== Provided records

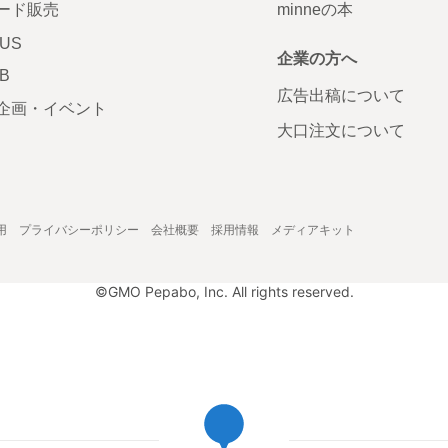
ード販売
minneの本
LUS
企業の方へ
AB
広告出稿について
企画・イベント
大口注文について
用
プライバシーポリシー
会社概要
採用情報
メディアキット
©GMO Pepabo, Inc. All rights reserved.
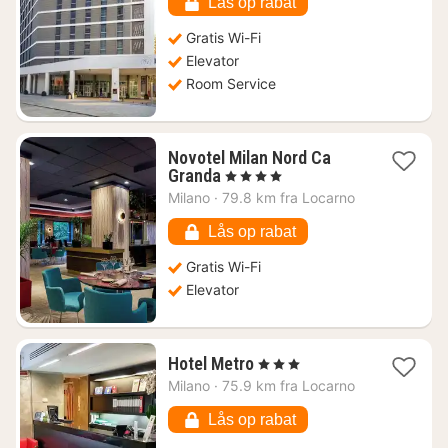
Lås op rabat
Gratis Wi-Fi
Elevator
Room Service
Novotel Milan Nord Ca
1
Granda
, 4 Stjerner
nat
Milano
·
79.8 km fra Locarno
fra
327
Lås op rabat
kr.
Gratis Wi-Fi
Elevator
1
Hotel Metro
, 3 Stjerner
nat
Milano
·
75.9 km fra Locarno
fra
685
Lås op rabat
kr.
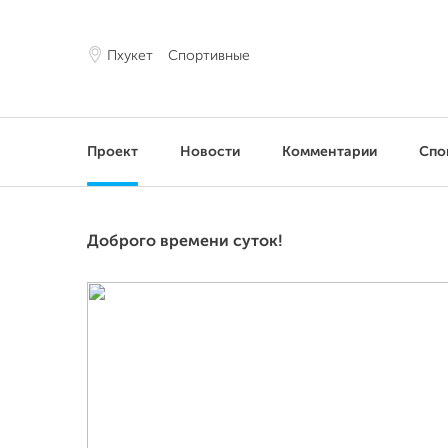
Пхукет
Спортивные
Проект
Новости
Комментарии
Спо
Доброго времени суток!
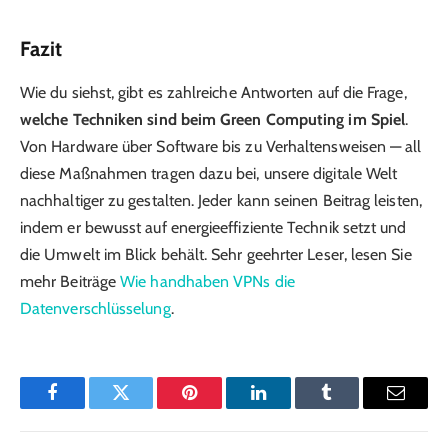
Fazit
Wie du siehst, gibt es zahlreiche Antworten auf die Frage,
welche Techniken sind beim Green Computing im Spiel
.
Von Hardware über Software bis zu Verhaltensweisen — all
diese Maßnahmen tragen dazu bei, unsere digitale Welt
nachhaltiger zu gestalten. Jeder kann seinen Beitrag leisten,
indem er bewusst auf energieeffiziente Technik setzt und
die Umwelt im Blick behält. Sehr geehrter Leser, lesen Sie
mehr Beiträge
Wie handhaben VPNs die
Datenverschlüsselung
.
Facebook
Twitter
Pinterest
LinkedIn
Tumblr
Email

====

Within the records, how many lines carry the word "Locarno"? Reply with the figure alone.

2